(director: Nimrod Antal; screenwriters: Alex Litvak/Michael Finch/based on characters created by Jim Thomas and John Thomas; cinematographer: Gyula Pados; editor: Dan Zimmerman; music: John Debney; cast: Adrien Brody (Royce), Topher Grace (Edwin, doctor), Alice Braga (Isabelle), Walton Goggins (Stans), Oleg Taktarov (Nikolai), Laurence Fishburne (Noland), Mahershalalhashbaz Ali (Mombasa), Louis Ozawa Changchien (Hanzo), Danny Trejo (Cuchillo); Runtime: 107; MPAA Rating: R; producers: Robert Rodriguez/John Davis/Elizabeth Avellán; 20th Century Fox; 2010)
If you can’t guess which group members survive, you probably haven’t seen too many of these formulaic predictable action films.

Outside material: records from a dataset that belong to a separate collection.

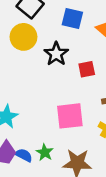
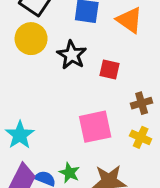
red square: (87, 69) -> (110, 69), turned 30

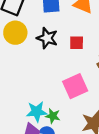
cyan star: (20, 135) -> (37, 112), moved, turned -30
green star: (69, 173) -> (53, 116), moved

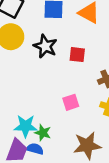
pink square: (75, 86) -> (71, 102), size x0.6

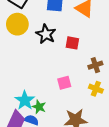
cyan star: (26, 126) -> (25, 100), turned 30

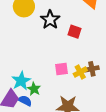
brown cross: (95, 65) -> (92, 69), moved
yellow cross: (96, 89) -> (80, 72), moved, turned 32

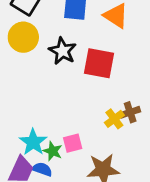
red square: (75, 32) -> (99, 63), size x1.6
pink square: (61, 69) -> (73, 143), moved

Reviewed by Dennis Schwartz

Unimportant sequel to the original Predator (1987), with Adrian Brody as star instead of Schwarzenegger (like, big deal!). This would be the fourth spinoff if you must count the two“Alien vs. Predator”movies and “Predator 2” (1990). It’s an action-packed sci-fi film, set in the unexplored jungle of another planet, in a game preserve, that features monsters, alien Predators, systemically hunting down a group of diverse multiracial human warriors. The bad-assed gruff self-appointed leader of the group is the gravel-voiced ex-special ops mercenary soldier, Royce (Adrien Brody), who clues us in that the plotline can be traced to a Hemingway quote: “There is no hunting like the hunting of men . . . “.

After being dropped onto the game preserve by parachute and wandering around the jungle for awhile in confusion of where they are and what’s up with their situation, Royce tells his seven other mostly heavily armed fellow wonder-struck cold-blooded killers that they ended up on this alien planet to be hunted for sport. This gets the attention of the testy group, consisting of a feisty Israeli lady sniper (Alice Braga), an American death-row psychopath (Walton Groggins) armed only with a knife, a well-dressed Yakuza hit man (Louis Ozawa Changchien), a Mexican drug cartel enforcer (Danny Trejo), an unarmed wimpy disgraced doctor (Topher Grace), a burly Russian Special forces fighter (Oleg Taktarov), and a black death squad soldier from Sierra Leone (Mahershalalhashbaz Ali). Royce further tells them to survive the superior evolved monster hunters, they will all have to make good use of their proven killing skills. Some time after the film’s mid-point, a crazed human survivor (Laurence Fishburne) for the last several years joins the group and invites them to sleep in his humble makeshift home.

If you can’t guess which group members survive, you probably haven’t seen too many of these formulaic predictable action films. The Most Dangerous Game (1932) starred Joel McCrea and Fay Wray and used the same basic plotline as quoted from Hemingway above, and was made into a fairly intelligent thriller–something this pic couldn’t achieve.

Director Nimrod Antal (“Kontroll”/”Armored”/”Vacancy”) channels producer Robert Rodriguez’s excessive violent filming style in his visuals and takes pleasure in showing the group in unique ways getting picked off one at a time by the evolving race of cloaked-in-invisibility extraterrestrial hunters. Antal keeps the action loud, lays on us plenty of special effects and in a workmanlike turn delivers an uninteresting but well-crafted jungle adventure/sci-fi pic. The Hungarian born Antal keeps things serious and humorless (except for the vile character played by Groggins, who tells us if he gets off this planet alive he wants to treat himself to cocaine and rape some women), as if he’s dealing with a story that had gravitas and wasn’t a disposable summer blockbuster B-film that can be viewed as a video game-like treat for the male juvenilia demographic intended and others welcoming with open arms such mindless summer entertainment. It’s based on characters created by Jim Thomas and John Thomas, and is written for an undemanding mass audience by Alex Litvak and Michael Finch.